I think Transducers are a fundamental primitive that decouples critical logic from list/sequence processing, and if I had to do Clojure all over I would put them at the bottom.
– Rich Hickey
Transducers are an ergonomic and extremely memory-efficient way to process a data source. Here “data source” could mean an ordinary Table, but also potentially large files or generators of infinite data.
Transducers…
- allow the chaining of operations like
map
andfilter
without allocating memory between each step. - aren’t tied to any specific data type; they need only be implemented once.
- vastly simplify “data transformation code”.
- are a joy to use!
Looking for Transducers in other Lisps? Check out the Emacs Lisp and Common Lisp implementations!
Originally invented in Clojure and later adapted to other Lisps, Transducers are an excellent way to think about - and efficiently operate on - collections or streams of data. Transduction operations are strict and don’t involve “laziness” or “thunking” in any way, yet only process the exact amount of data you ask them to.
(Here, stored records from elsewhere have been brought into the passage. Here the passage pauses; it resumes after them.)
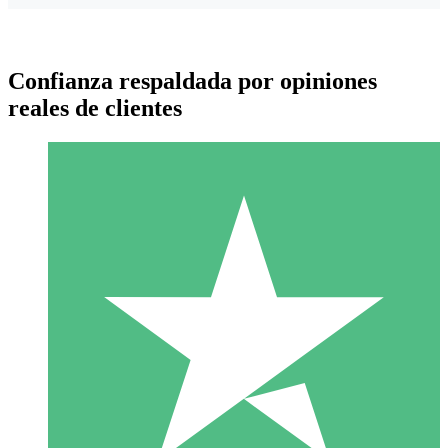
Confianza respaldada por opiniones
reales de clientes
Paquetes de Créditos Individuales
Paga según el uso con créditos de descarga. Sin compromiso
mensual.
1 Descarga
10
US$
00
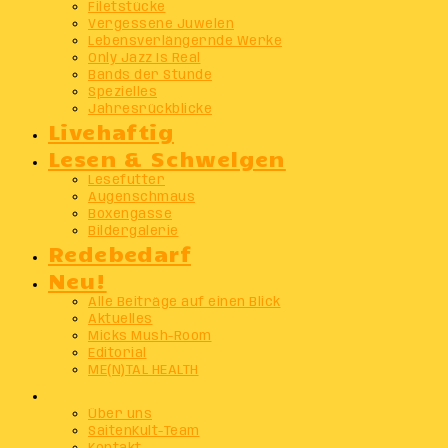
Filetstücke
Vergessene Juwelen
Lebensverlängernde Werke
Only Jazz Is Real
Bands der Stunde
Spezielles
Jahresrückblicke
Livehaftig
Lesen & Schwelgen
Lesefutter
Augenschmaus
Boxengasse
Bildergalerie
Redebedarf
Neu!
Alle Beiträge auf einen Blick
Aktuelles
Micks Mush-Room
Editorial
ME(N)TAL HEALTH
Info
Über uns
SaitenKult-Team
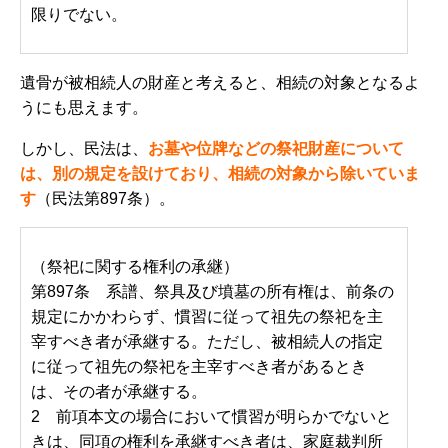
限りでない。
遺骨が被相続人の財産と考えると、相続の対象となるよ
うにも思えます。
しかし、民法は、
お墓や位牌などの祭祀財産について
は、別の規定を設けており、相続の対象から除いていま
す
（民法第897条）。
（祭祀に関する権利の承継）
第897条 系譜、祭具及び墳墓の所有権は、前条の
規定にかかわらず、慣習に従って祖先の祭祀を主
宰すべき者が承継する。ただし、被相続人の指定
に従って祖先の祭祀を主宰すべき者があるとき
は、その者が承継する。
2 前項本文の場合において慣習が明らかでないと
きは、同項の権利を承継すべき者は、家庭裁判所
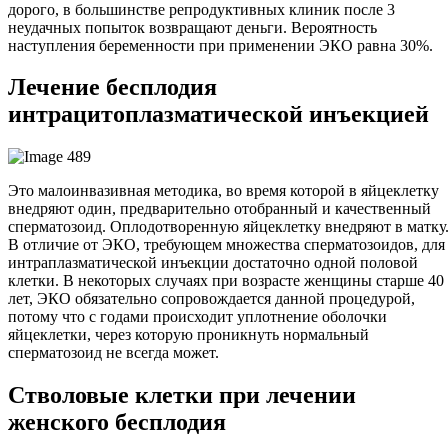
дорого, в большинстве репродуктивных клиник после 3
неудачных попыток возвращают деньги. Вероятность
наступления беременности при применении ЭКО равна 30%.
Лечение бесплодия
интрацитоплазматической инъекцией
Это малоинвазивная методика, во время которой в яйцеклетку
внедряют один, предварительно отобранный и качественный
сперматозоид. Оплодотворенную яйцеклетку внедряют в матку
В отличие от ЭКО, требующем множества сперматозоидов, для
интраплазматической инъекции достаточно одной половой
клетки. В некоторых случаях при возрасте женщины старше 40
лет, ЭКО обязательно сопровождается данной процедурой,
потому что с годами происходит уплотнение оболочки
яйцеклетки, через которую проникнуть нормальный
сперматозоид не всегда может.
Стволовые клетки при лечении
женского бесплодия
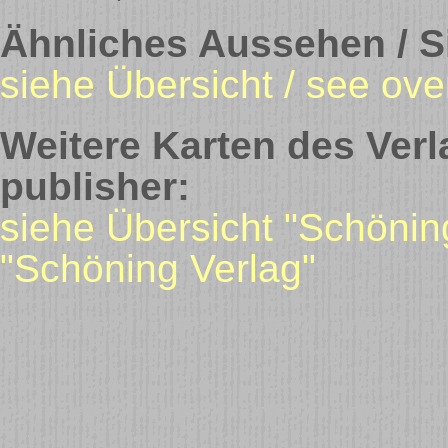
Ähnliches Aussehen / Si
siehe Übersicht / see ove
Weitere Karten des Verl
publisher:
siehe Übersicht "Schönin
"Schöning Verlag"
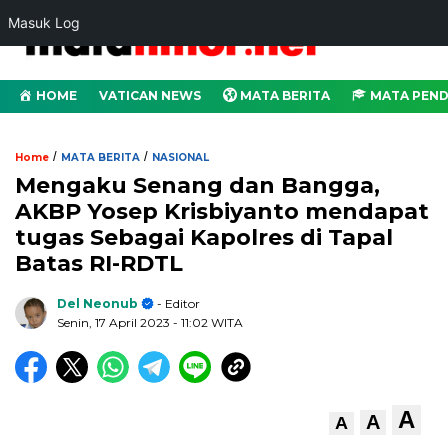
Masuk Log
HOME
VATICAN NEWS
MATA BERITA
MATA PEND
/
/
Home
MATA BERITA
NASIONAL
Mengaku Senang dan Bangga,
AKBP Yosep Krisbiyanto mendapat
tugas Sebagai Kapolres di Tapal
Batas RI-RDTL
Del Neonub
- Editor
Senin, 17 April 2023
- 11:02 WITA
A
A
A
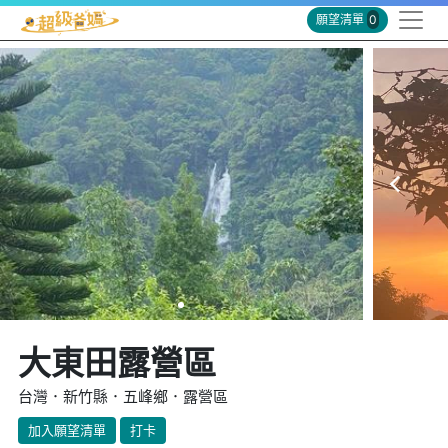
願望清單
0
大東田露營區
台灣．新竹縣．五峰鄉．露營區
加入願望清單
打卡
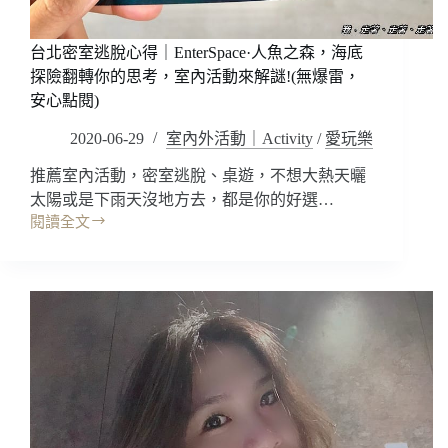
心
的
體
台北密室逃脫心得｜EnterSpace·人魚之森，海底
驗
探險翻轉你的思考，室內活動來解謎!(無爆雷，
活
安心點閱)
動
~
2020-06-29
室內外活動｜Activity
/
愛玩樂
讓
你
推薦室內活動，密室逃脫、桌遊，不想大熱天曬
變
太陽或是下雨天沒地方去，都是你的好選…
得
閱讀全文
不
台
一
北
樣
密
了!
室
逃
脫
心
得
｜
EnterSpace·
人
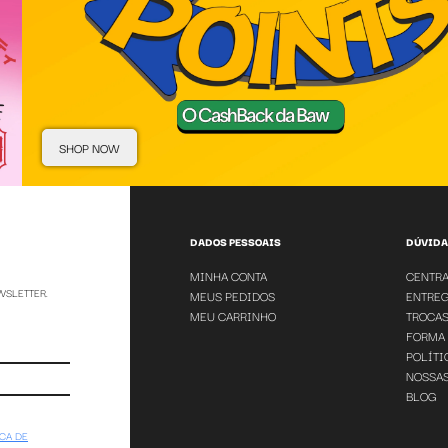
SHOP NOW
DADOS PESSOAIS
DÚVIDA
MINHA CONTA
CENTRA
WSLETTER.
MEUS PEDIDOS
ENTREG
MEU CARRINHO
TROCAS
FORMA
POLÍTI
NOSSAS
BLOG
ICA DE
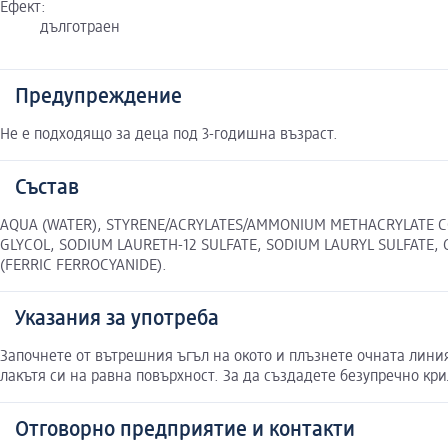
Ефект:
дълготраен
Предупреждение
Не е подходящо за деца под 3-годишна възраст.
Състав
AQUA (WATER), STYRENE/ACRYLATES/AMMONIUM METHACRYLATE CO
GLYCOL, SODIUM LAURETH-12 SULFATE, SODIUM LAURYL SULFATE, CI
(FERRIC FERROCYANIDE).
Указания за употреба
Започнете от вътрешния ъгъл на окото и плъзнете очната линия
лакътя си на равна повърхност. За да създадете безупречно кр
Отговорно предприятие и контакти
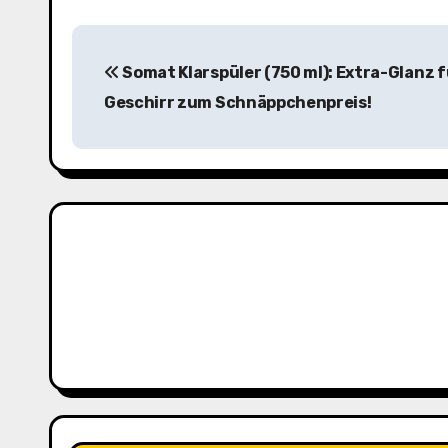
B
Somat Klarspüler (750 ml): Extra-Glanz f
e
Geschirr zum Schnäppchenpreis!
i
t
r
a
g
s
n
a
This library consists of only a single module, so it’s simple to vendor into your own projects.
(local t (require :transducers))
(t.transduce (t.take 3) t.add [1 2 3 4 5])
;; The fundamental pattern.
(t.transduce <transducer-chain> <reducer> <source>)
Data processing largely has three concerns:
- Where is my data coming from? (sources)
- What do I want to do to each element? (transducers)
- How do I want to collect the results? (reducers)
Each full “transduction” requires all three. We pass one of each to the
transduce
function, which drives the process. It knows how to pull values from
the source, feed them through the transducer chain, and wrap everything together
via the reducer.
- Typical transducers are
map
,filter
, andtake
. - Typical reducers are
add
,count
, andfold
. - Typical sources are tables and files.
Generators are a special kind of source that yield infinite data. Typical
generators are repeat
and cycle
.
Let’s sum the squares of the first 1000 even integers:
(t.transduce
(t.comp (t.filter #(= 0 (% $1 2))) ;; (2) Keep only even numbers.
(t.take 1000) ;; (3) Keep the first 1000 filtered evens.
(t.map (fn [n] (* n n)))) ;; (4) Square those 1000.
t.add ;; (5) Reducer: Add up all the squares.
(t.ints 1)) ;; (1) Source: Generate all positive integers.
Two things of note here:
comp
is used here to chain together different transducer steps. Notice that the order appears “backwards” from usual function composition. It may help to imagine thatcomp
is acting like the->>
macro here.- The reduction via
add
is listed as Step 5, but really it’s occuring throughout the transduction process. Each value that makes it through the composed transducer chain is immediately added to an internal accumulator.
Explore the other transducers and reducers to see what’s possible!
As a convenience, this library also exposes a simple interface for reading and writing streams of CSV data.
To sum the values of a particular field:
(local t (require :transducers))
(t.transduce (t.comp (t.filter-map #(. $1 :Age))
(t.filter-map tonumber))
t.add (t.csv-read "foo.csv"))
To reduce the file to certain fields and write the data back out:
(local t (require :transducers))
(t.transduce t.pass
(t.csv-write "out.csv" ["Name" "Age"])
(t.csv-read "in.csv"))
Summing a numeric field in a 45mb CSV file.
Runtime | Average Time (sec) |
---|---|
LuaJIT | 1.38 |
Lua 5.4 | 2.56 |
Lua 5.2 | 3.03 |
The associated code can be found in the examples folder, alongside a hand-written version using only Fennel primitives. Interestingly, this hand-written version performs slightly worse, implying that the overhead from Transducers themselves is minimal.